- Church: Anglican Church of Australia
- Province: South Australia
- Diocese: Adelaide
- Elected: 7 April 2020 (as primate)
- In office: 2020–2025 (as primate); 2017–2025 (as archbishop);
- Predecessor: Philip Freier (as primate); Jeffrey Driver (as archbishop);
- Successor: Mark Short (as primate); Brad Billings (as archbishop);
- Previous posts: Assistant bishop, Brisbane (2007–2017)

Orders
- Ordination: 1982
- Consecration: 25 July 2007

Personal details
- Born: 1958 or 1959 (age 66–67) Brisbane
- Spouse: Lynn
- Children: 2
- Alma mater: University of Queensland

= Geoffrey Smith (bishop) =

Australian Anglican archbishop

Geoffrey Martyn Smith (born 1958–59) is a retired Australian Anglican bishop who served as the Archbishop of Adelaide from 28 April 2017 to 8 November 2025 and who was Primate of Australia from April 2020 through October 2025. Immediately prior to serving as archbishop, Smith was an assistant bishop, general manager and registrar of the Anglican Diocese of Brisbane.
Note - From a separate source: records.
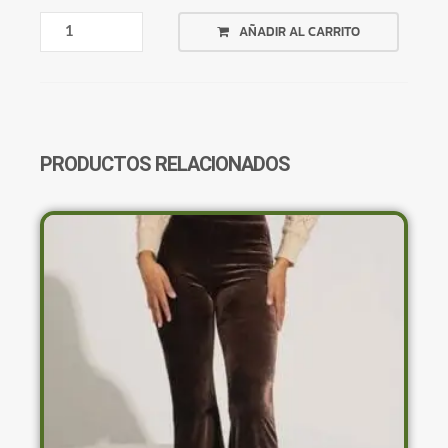
POLLERA
AÑADIR AL CARRITO
NEGRA
LARGA
SHEIN
CANTIDAD
PRODUCTOS RELACIONADOS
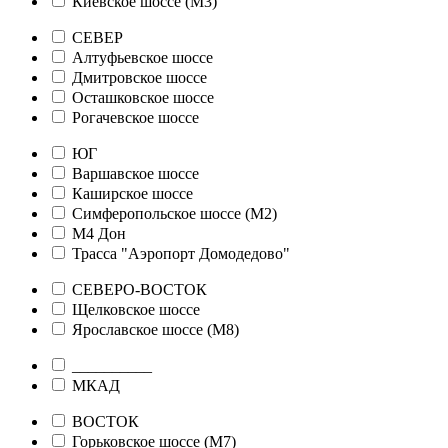
Киевское шоссе (М3)
СЕВЕР
Алтуфьевское шоссе
Дмитровское шоссе
Осташковское шоссе
Рогачевское шоссе
ЮГ
Варшавское шоссе
Каширское шоссе
Симферопольское шоссе (М2)
М4 Дон
Трасса "Аэропорт Домодедово"
СЕВЕРО-ВОСТОК
Щелковское шоссе
Ярославское шоссе (М8)
__________
МКАД
ВОСТОК
Горьковское шоссе (М7)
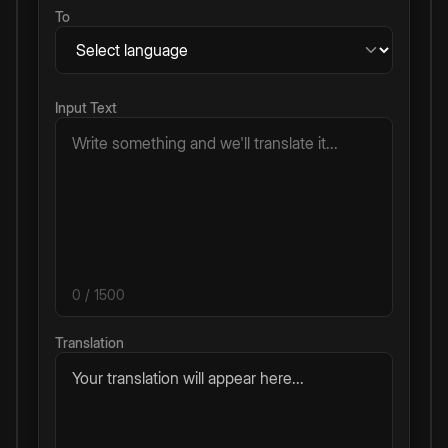
To
Input Text
0
/ 1500
Translation
Your translation will appear here...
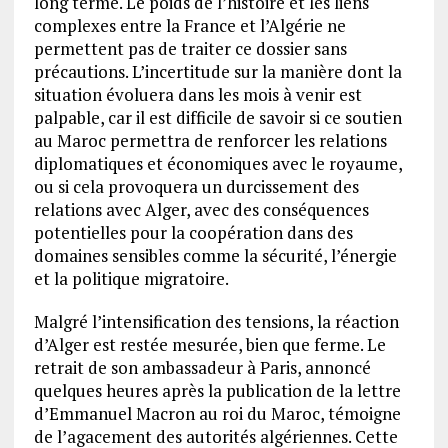
long terme. Le poids de l’histoire et les liens
complexes entre la France et l’Algérie ne
permettent pas de traiter ce dossier sans
précautions. L’incertitude sur la manière dont la
situation évoluera dans les mois à venir est
palpable, car il est difficile de savoir si ce soutien
au Maroc permettra de renforcer les relations
diplomatiques et économiques avec le royaume,
ou si cela provoquera un durcissement des
relations avec Alger, avec des conséquences
potentielles pour la coopération dans des
domaines sensibles comme la sécurité, l’énergie
et la politique migratoire.
Malgré l’intensification des tensions, la réaction
d’Alger est restée mesurée, bien que ferme. Le
retrait de son ambassadeur à Paris, annoncé
quelques heures après la publication de la lettre
d’Emmanuel Macron au roi du Maroc, témoigne
de l’agacement des autorités algériennes. Cette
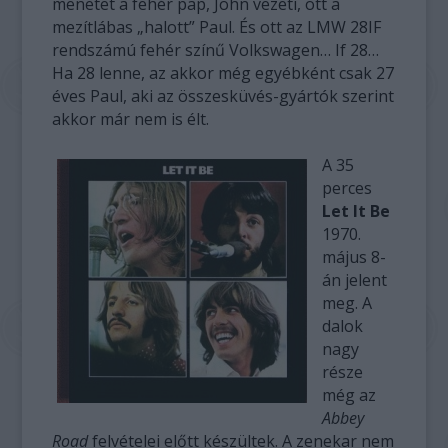
menetet a fehér pap, John vezeti, ott a
mezítlábas „halott” Paul. És ott az LMW 28IF
rendszámú fehér színű Volkswagen… If 28…
Ha 28 lenne, az akkor még egyébként csak 27
éves Paul, aki az összesküvés-gyártók szerint
akkor már nem is élt.
A 35
perces
Let It Be
1970.
május 8-
án jelent
meg. A
dalok
nagy
része
még az
Abbey
Road
felvételei előtt készültek. A zenekar nem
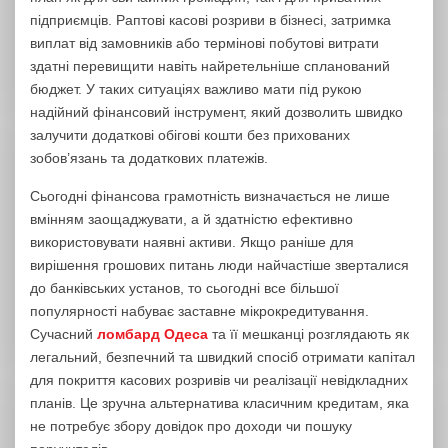
підприємців. Раптові касові розриви в бізнесі, затримка
виплат від замовників або термінові побутові витрати
здатні перевищити навіть найретельніше спланований
бюджет. У таких ситуаціях важливо мати під рукою
надійний фінансовий інструмент, який дозволить швидко
залучити додаткові обігові кошти без прихованих
зобов’язань та додаткових платежів.
Сьогодні фінансова грамотність визначається не лише
вмінням заощаджувати, а й здатністю ефективно
використовувати наявні активи. Якщо раніше для
вирішення грошових питань люди найчастіше зверталися
до банківських установ, то сьогодні все більшої
популярності набуває заставне мікрокредитування.
Сучасний
ломбард Одеса
та її мешканці розглядають як
легальний, безпечний та швидкий спосіб отримати капітал
для покриття касових розривів чи реалізації невідкладних
планів. Це зручна альтернатива класичним кредитам, яка
не потребує збору довідок про доходи чи пошуку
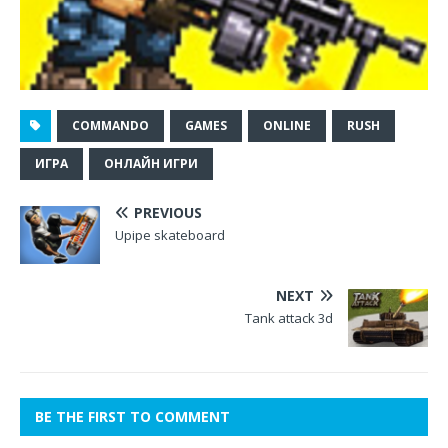
COMMANDO
GAMES
ONLINE
RUSH
ИГРА
ОНЛАЙН ИГРИ
PREVIOUS
Upipe skateboard
NEXT
Tank attack 3d
BE THE FIRST TO COMMENT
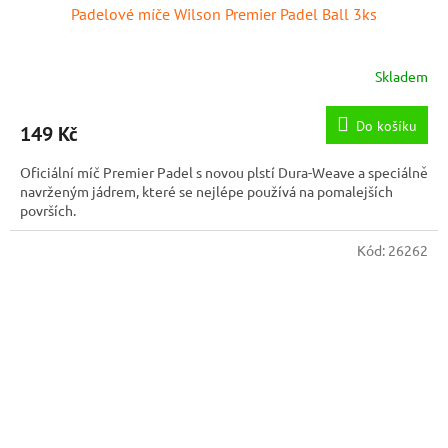
Padelové míče Wilson Premier Padel Ball 3ks
Skladem
Do košíku
149 Kč
Oficiální míč Premier Padel s novou plstí Dura-Weave a speciálně
navrženým jádrem, které se nejlépe používá na pomalejších
površích.
Kód:
26262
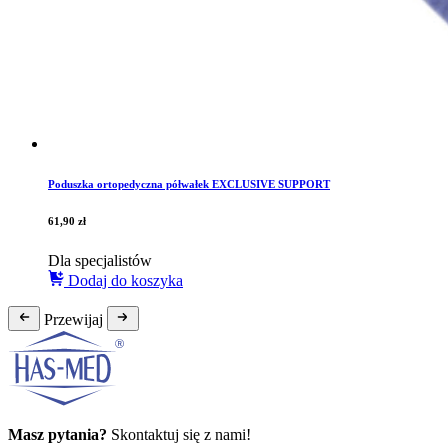
Poduszka ortopedyczna półwałek EXCLUSIVE SUPPORT
61,90
zł
Dla specjalistów
Dodaj do koszyka
Przewijaj
Masz pytania?
Skontaktuj się z nami!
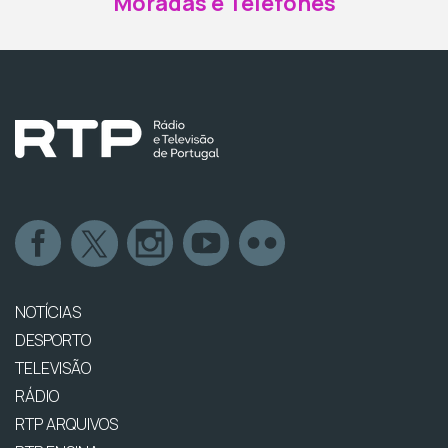
Moradas e Telefones
NOTÍCIAS
DESPORTO
TELEVISÃO
RÁDIO
RTP ARQUIVOS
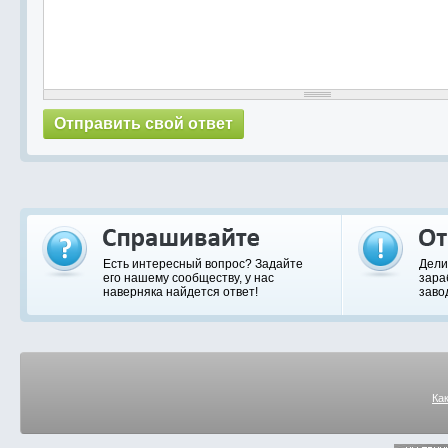
Есть интересный вопрос? Задайте
Дели
его нашему сообществу, у нас
зара
наверняка найдется ответ!
заво
Ка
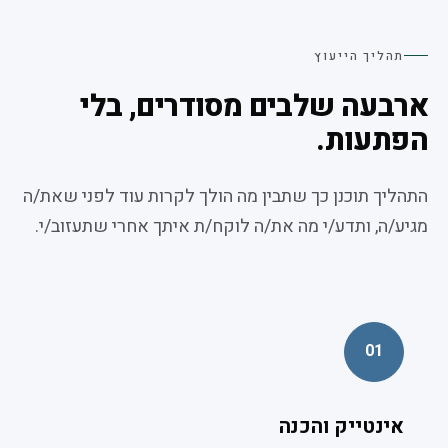
תהליך הייעוץ
ארבעה שלבים מסודרים, בלי
הפתעות.
התהליך תוכנן כך שתבין מה הולך לקרות עוד לפני שאת/ה
מגיע/ה, ותדע/י מה את/ה לוקח/ת איתך אחרי שתעזוב/י.
01
אינטייק והכנה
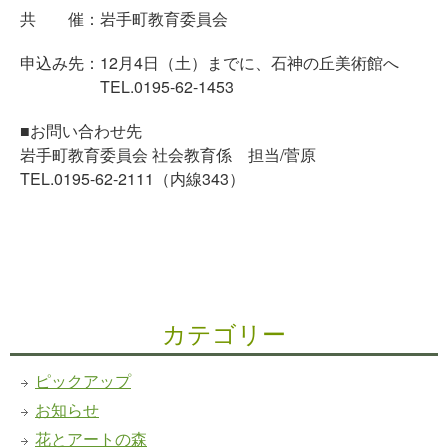
共 催：岩手町教育委員会
申込み先：12月4日（土）までに、石神の丘美術館へ
TEL.0195-62-1453
■お問い合わせ先
岩手町教育委員会 社会教育係 担当/菅原
TEL.0195-62-2111（内線343）
カテゴリー
ピックアップ
お知らせ
花とアートの森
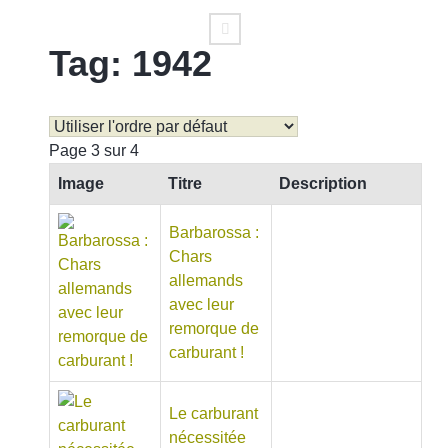
Tag: 1942
Page 3 sur 4
Image
Titre
Description
Barbarossa :
Chars
allemands
avec leur
remorque de
carburant !
Le carburant
nécessitée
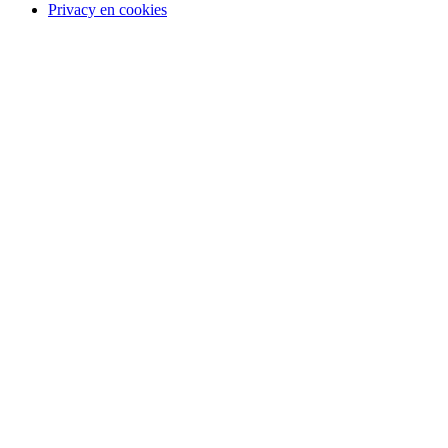
Privacy en cookies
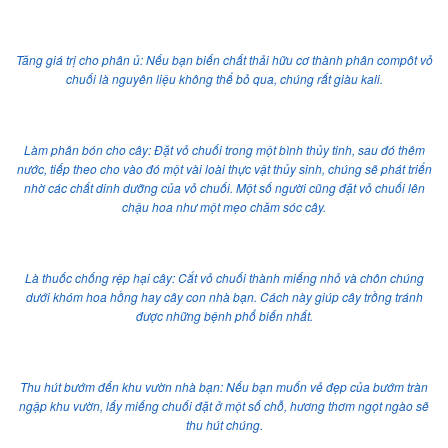
Tăng giá trị cho phân ủ: Nếu bạn biến chất thải hữu cơ thành phân compôt vỏ
chuối là nguyên liệu không thể bỏ qua, chúng rất giàu kali.
Làm phân bón cho cây: Đặt vỏ chuối trong một bình thủy tinh, sau đó thêm
nước, tiếp theo cho vào đó một vài loài thực vật thủy sinh, chúng sẽ phát triển
nhờ các chất dinh dưỡng của vỏ chuối. Một số người cũng đặt vỏ chuối lên
chậu hoa như một mẹo chăm sóc cây.
Là thuốc chống rệp hại cây: Cắt vỏ chuối thành miếng nhỏ và chôn chúng
dưới khóm hoa hồng hay cây con nhà bạn. Cách này giúp cây trồng tránh
được những bệnh phổ biến nhất.
Thu hút bướm đến khu vườn nhà bạn: Nếu bạn muốn vẻ đẹp của bướm tràn
ngập khu vườn, lấy miếng chuối đặt ở một số chỗ, hương thơm ngọt ngào sẽ
thu hút chúng.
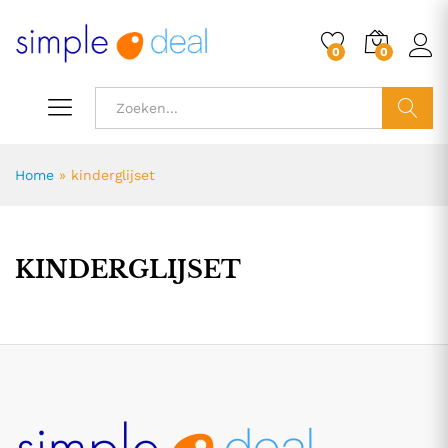
0
0
ZOEK
Home
»
kinderglijset
KINDERGLIJSET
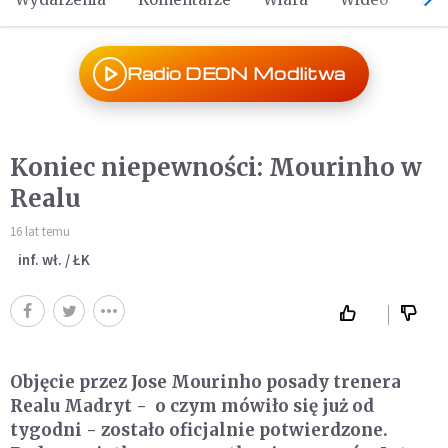
Radio DEON Modlitwa
Koniec niepewności: Mourinho w
Realu
16 lat temu
inf. wł. / ŁK
Objęcie przez Jose Mourinho posady trenera
Realu Madryt - o czym mówiło się już od
tygodni - zostało oficjalnie potwierdzone.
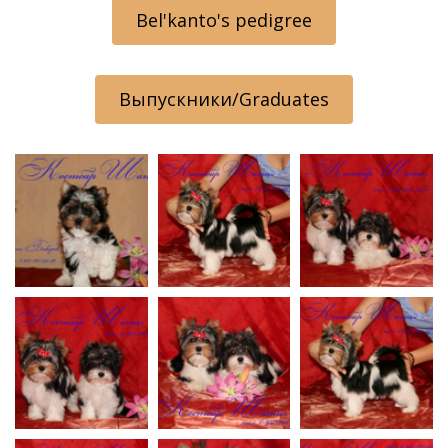
Bel'kanto's pedigree
Выпускники/Graduates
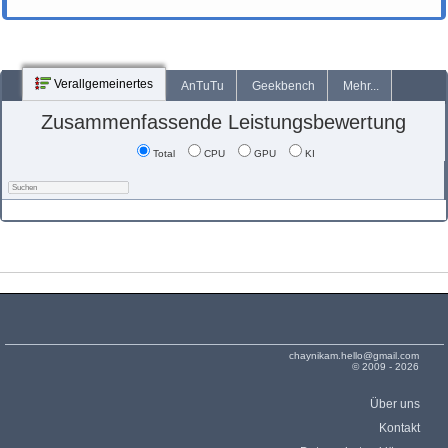
Verallgemeinertes
AnTuTu
Geekbench
Mehr...
Zusammenfassende Leistungsbewertung
Total
CPU
GPU
KI
chaynikam.hello@gmail.com
© 2009 - 2026
Über uns
Kontakt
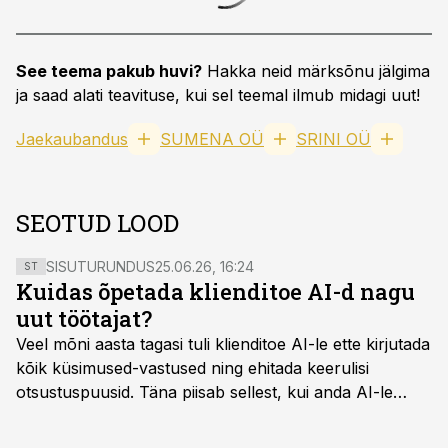
See teema pakub huvi?
Hakka neid märksõnu jälgima
ja saad alati teavituse, kui sel teemal ilmub midagi uut!
Jaekaubandus
SUMENA OÜ
SRINI OÜ
SEOTUD LOOD
SISUTURUNDUS
25.06.26, 16:24
ST
Kuidas õpetada klienditoe AI-d nagu
uut töötajat?
Veel mõni aasta tagasi tuli klienditoe AI-le ette kirjutada
kõik küsimused-vastused ning ehitada keerulisi
otsustuspuusid. Täna piisab sellest, kui anda AI-le
ligipääs õigetele teadmisteallikatele ning kirjeldada
ülesanne tekstina.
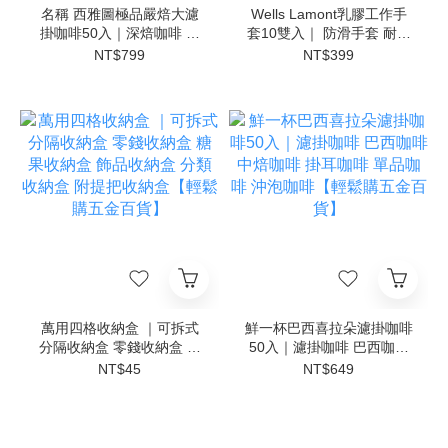
名稱 西雅圖極品嚴焙大濾
Wells Lamont乳膠工作手
掛咖啡50入｜深焙咖啡 濾
套10雙入｜ 防滑手套 耐磨
掛咖啡 掛耳咖啡 阿拉比卡
手套 工作手套 搬運手套 園
NT$799
NT$399
咖啡 黑咖啡 咖啡包【輕鬆
藝手套 維修手套【輕鬆購
購五金百貨】
五金百貨】
萬用四格收納盒 ｜可拆式
鮮一杯巴西喜拉朵濾掛咖啡
分隔收納盒 零錢收納盒 糖
50入｜濾掛咖啡 巴西咖啡
果收納盒 飾品收納盒 分類
中焙咖啡 掛耳咖啡 單品咖
NT$45
NT$649
收納盒 附提把收納盒【輕
啡 沖泡咖啡【輕鬆購五金
鬆購五金百貨】
百貨】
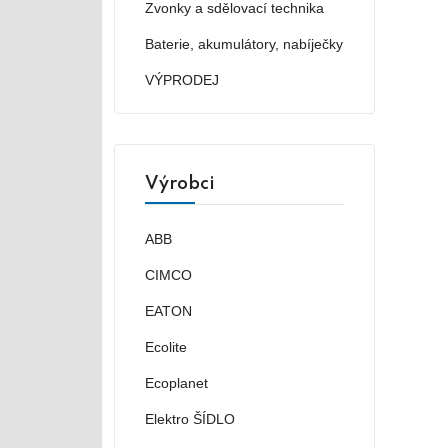
Zvonky a sdělovací technika
Baterie, akumulátory, nabíječky
VÝPRODEJ
Výrobci
ABB
CIMCO
EATON
Ecolite
Ecoplanet
Elektro ŠÍDLO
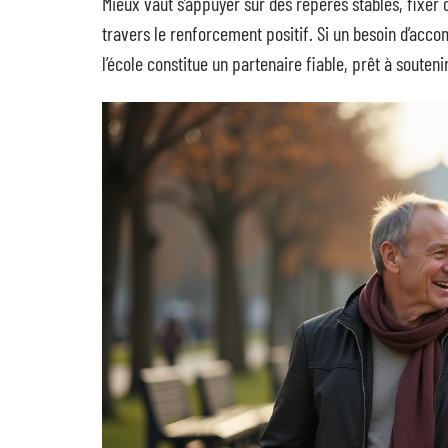
Mieux vaut s’appuyer sur des repères stables, fixer 
travers le renforcement positif. Si un besoin d’acco
l’école constitue un partenaire fiable, prêt à souten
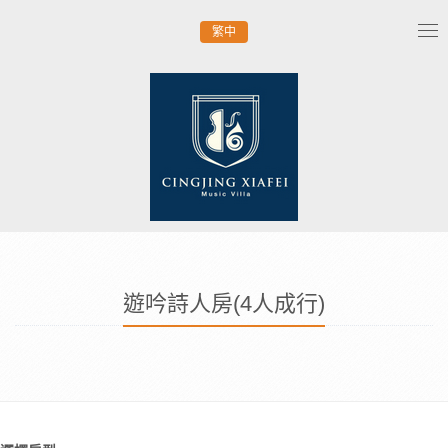
繁中
Tog
nav
遊吟詩人房(4人成行)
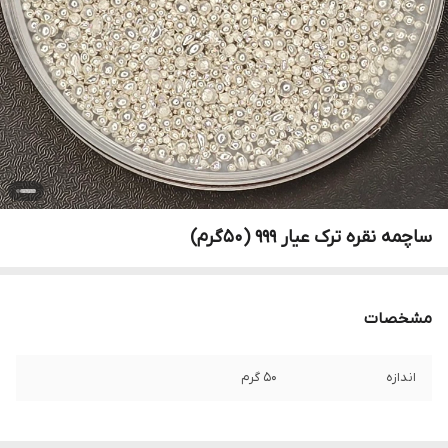
ساچمه نقره ترک عیار 999 (50گرم)
مشخصات
اندازه
50 گرم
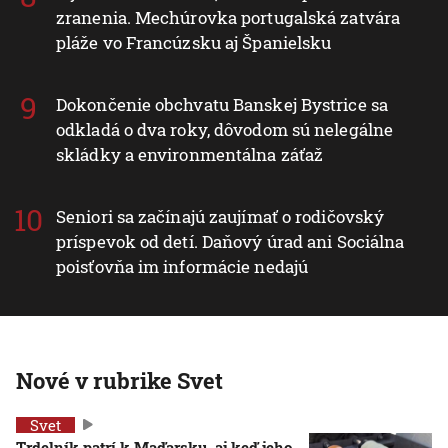
zranenia. Mechúrovka portugalská zatvára
pláže vo Francúzsku aj Španielsku
Dokončenie obchvatu Banskej Bystrice sa
odkladá o dva roky, dôvodom sú nelegálne
skládky a environmentálna záťaž
Seniori sa začínajú zaujímať o rodičovský
príspevok od detí. Daňový úrad ani Sociálna
poisťovňa im informácie nedajú
Nové v rubrike Svet
Svet
Trdelník patrí k Maďarsku, aj keď jeho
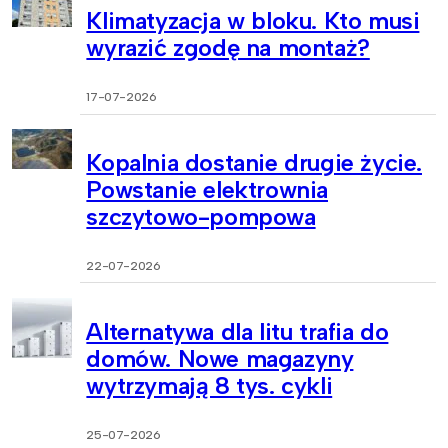
Klimatyzacja w bloku. Kto musi
wyrazić zgodę na montaż?
17-07-2026
Kopalnia dostanie drugie życie.
Powstanie elektrownia
szczytowo-pompowa
22-07-2026
Alternatywa dla litu trafia do
domów. Nowe magazyny
wytrzymają 8 tys. cykli
25-07-2026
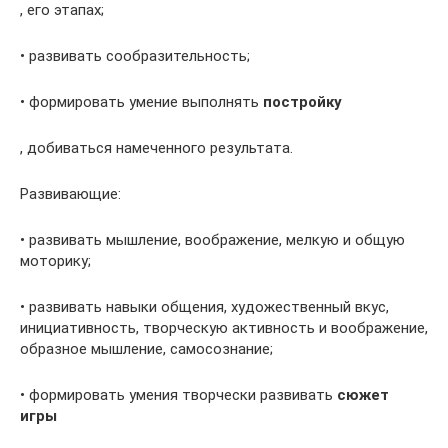
, его этапах;
• развивать сообразительность;
• формировать умение выполнять
постройку
, добиваться намеченного результата.
Развивающие:
• развивать мышление, воображение, мелкую и общую
моторику;
• развивать навыки общения, художественный вкус,
инициативность, творческую активность и воображение,
образное мышление, самосознание;
• формировать умения творчески развивать
сюжет
игры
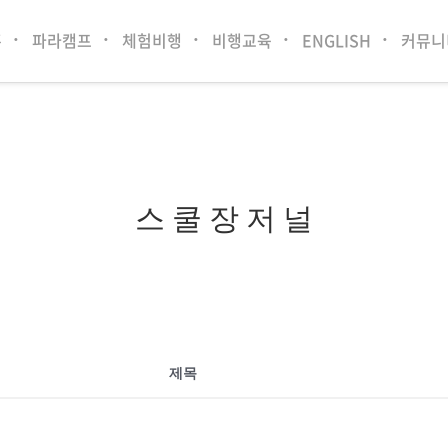
홈
파라캠프
체험비행
비행교육
ENGLISH
커뮤니
스 쿨 장 저 널
제목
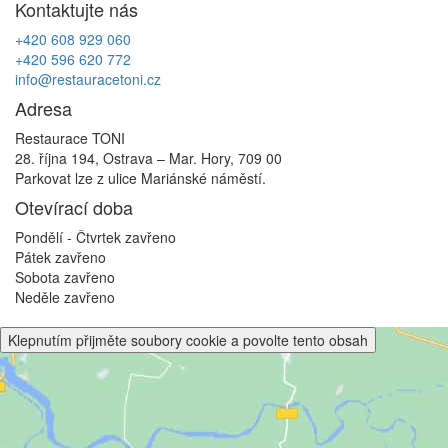
Kontaktujte nás
příspěvek
+420 608 929 060
+420 596 620 772
info@restauracetoni.cz
Adresa
Restaurace TONI
28. října 194, Ostrava – Mar. Hory, 709 00
Parkovat lze z ulice Mariánské náměstí.
Otevírací doba
Pondělí - Čtvrtek
zavřeno
Pátek
zavřeno
Sobota
zavřeno
Neděle
zavřeno
Klepnutím přijměte soubory cookie a povolte tento obsah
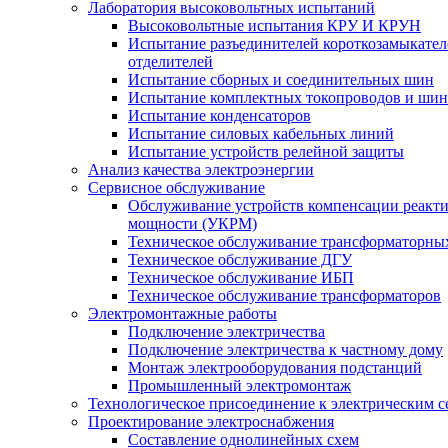
Лаборатория высоковольтных испытаний
Высоковольтные испытания КРУ И КРУН
Испытание разъединителей короткозамыкател
отделителей
Испытание сборных и соединительных шин
Испытание комплектных токопроводов и ши
Испытание конденсаторов
Испытание силовых кабельных линий
Испытание устройств релейной защиты
Анализ качества электроэнергии
Сервисное обслуживание
Обслуживание устройств компенсации реакт
мощности (УКРМ)
Техническое обслуживание трансформаторны
Техническое обслуживание ДГУ
Техническое обслуживание ИБП
Техническое обслуживание трансформаторов
Электромонтажные работы
Подключение электричества
Подключение электричества к частному дому
Монтаж электрооборудования подстанций
Промышленный электромонтаж
Технологическое присоединение к электрическим с
Проектирование электроснабжения
Составление однолинейных схем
Smith's past roles included rector of Taraka, Papua New Guinea, first vicar of the parochial district of Sawtell-Bonville, national director of the Anglican Board of Mission – Australia and Bishop of the Southern Region in the Diocese of Brisbane. He was ordained a deacon at Grafton Anglican church in 1982 and priest in 1983.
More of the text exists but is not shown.